Leave out the images and repeat every entry below exactly.
▼▼▼
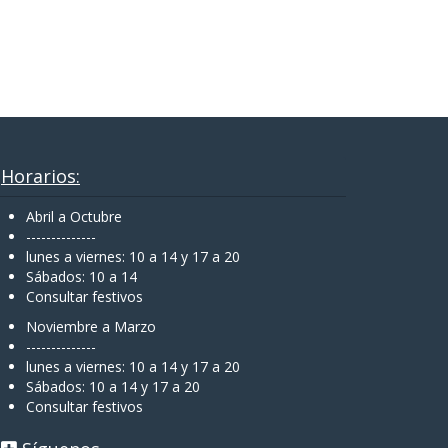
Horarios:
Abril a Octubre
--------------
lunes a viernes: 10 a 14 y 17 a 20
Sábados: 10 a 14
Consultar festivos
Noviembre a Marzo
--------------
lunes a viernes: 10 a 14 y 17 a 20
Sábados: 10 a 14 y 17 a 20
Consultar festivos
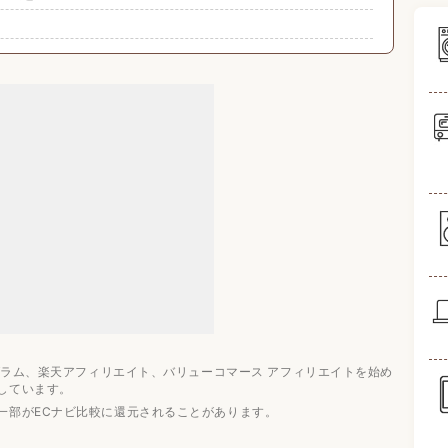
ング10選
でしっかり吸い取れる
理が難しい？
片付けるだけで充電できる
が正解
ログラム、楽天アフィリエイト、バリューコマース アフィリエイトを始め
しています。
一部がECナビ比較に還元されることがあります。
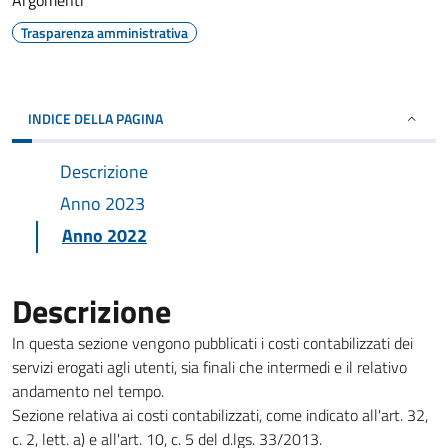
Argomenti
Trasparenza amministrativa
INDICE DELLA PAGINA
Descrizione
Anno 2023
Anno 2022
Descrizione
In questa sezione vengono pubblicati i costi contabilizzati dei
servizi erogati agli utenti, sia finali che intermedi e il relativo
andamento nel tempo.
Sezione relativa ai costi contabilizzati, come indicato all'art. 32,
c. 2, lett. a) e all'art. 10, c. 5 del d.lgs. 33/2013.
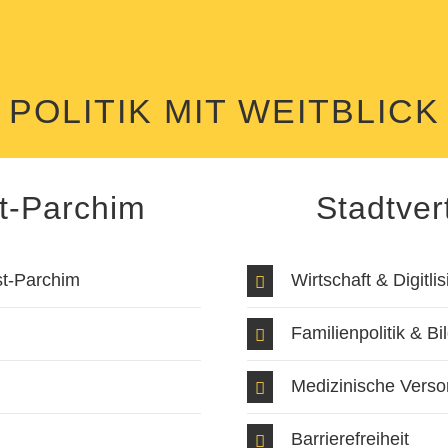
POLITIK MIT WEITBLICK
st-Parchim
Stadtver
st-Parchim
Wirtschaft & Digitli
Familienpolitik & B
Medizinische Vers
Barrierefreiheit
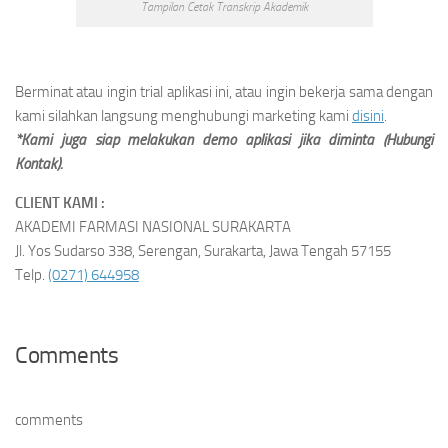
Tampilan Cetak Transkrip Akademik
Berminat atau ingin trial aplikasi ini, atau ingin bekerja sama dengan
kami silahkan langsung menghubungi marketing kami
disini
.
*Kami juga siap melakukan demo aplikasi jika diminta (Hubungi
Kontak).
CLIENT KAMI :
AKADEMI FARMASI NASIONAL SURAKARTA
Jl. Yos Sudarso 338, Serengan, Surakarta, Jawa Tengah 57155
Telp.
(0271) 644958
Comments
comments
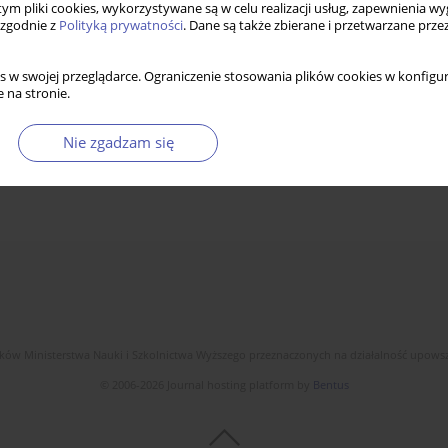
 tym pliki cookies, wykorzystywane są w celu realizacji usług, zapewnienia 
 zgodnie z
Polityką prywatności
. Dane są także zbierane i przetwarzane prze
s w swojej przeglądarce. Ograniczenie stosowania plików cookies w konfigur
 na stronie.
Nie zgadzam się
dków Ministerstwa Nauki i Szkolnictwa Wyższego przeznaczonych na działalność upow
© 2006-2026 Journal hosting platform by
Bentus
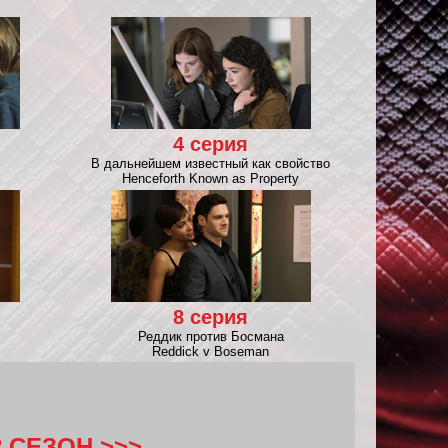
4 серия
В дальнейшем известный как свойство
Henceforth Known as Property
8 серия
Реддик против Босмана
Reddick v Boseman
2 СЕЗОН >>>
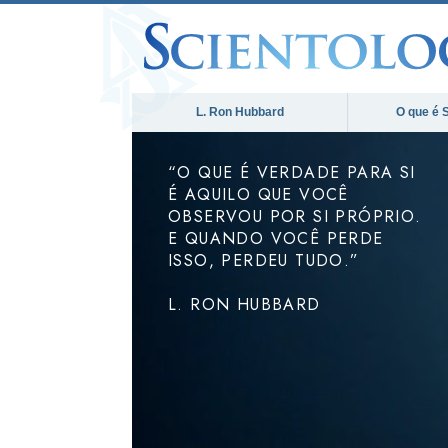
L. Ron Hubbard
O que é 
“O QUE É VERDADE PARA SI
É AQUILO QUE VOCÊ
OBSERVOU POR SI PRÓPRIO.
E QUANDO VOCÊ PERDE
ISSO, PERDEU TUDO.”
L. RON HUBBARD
▲▲▲
Solved exercise »
Horarios:
Abril a Octubre
--------------
lunes a viernes: 10 a 14 y 17 a 20
Sábados: 10 a 14
Consultar festivos
Noviembre a Marzo
--------------
lunes a viernes: 10 a 14 y 17 a 20
Sábados: 10 a 14 y 17 a 20
Consultar festivos
ング10選
でしっかり吸い取れる
理が難しい？
片付けるだけで充電できる
が正解
ログラム、楽天アフィリエイト、バリューコマース アフィリエイトを始め
しています。
一部がECナビ比較に還元されることがあります。
Argomenti
Trasparenza amministrativa
INDICE DELLA PAGINA
Descrizione
Anno 2023
Anno 2022
Descrizione
In questa sezione vengono pubblicati i costi contabilizzati dei
servizi erogati agli utenti, sia finali che intermedi e il relativo
andamento nel tempo.
Sezione relativa ai costi contabilizzati, come indicato all'art. 32,
c. 2, lett. a) e all'art. 10, c. 5 del d.lgs. 33/2013.
POLITIK MIT WEITBLICK
st-Parchim
Stadtver
st-Parchim
Wirtschaft & Digitli
Familienpolitik & B
Medizinische Vers
Barrierefreiheit
Tampilan Cetak Transkrip Akademik
Berminat atau ingin trial aplikasi ini, atau ingin bekerja sama dengan
kami silahkan langsung menghubungi marketing kami
disini
.
*Kami juga siap melakukan demo aplikasi jika diminta (Hubungi
Kontak).
CLIENT KAMI :
AKADEMI FARMASI NASIONAL SURAKARTA
Jl. Yos Sudarso 338, Serengan, Surakarta, Jawa Tengah 57155
Telp.
(0271) 644958
Comments
comments
 tym pliki cookies, wykorzystywane są w celu realizacji usług, zapewnienia 
 zgodnie z
Polityką prywatności
. Dane są także zbierane i przetwarzane prze
s w swojej przeglądarce. Ograniczenie stosowania plików cookies w konfigur
 na stronie.
Nie zgadzam się
dków Ministerstwa Nauki i Szkolnictwa Wyższego przeznaczonych na działalność upow
© 2006-2026 Journal hosting platform by
Bentus
4 серия
В дальнейшем известный как свойство
Henceforth Known as Property
8 серия
Реддик против Босмана
Reddick v Boseman
2 СЕЗОН >>>
L. Ron Hubbard
O que é 
“O QUE É VERDADE PARA SI
É AQUILO QUE VOCÊ
OBSERVOU POR SI PRÓPRIO.
E QUANDO VOCÊ PERDE
ISSO, PERDEU TUDO.”
L. RON HUBBARD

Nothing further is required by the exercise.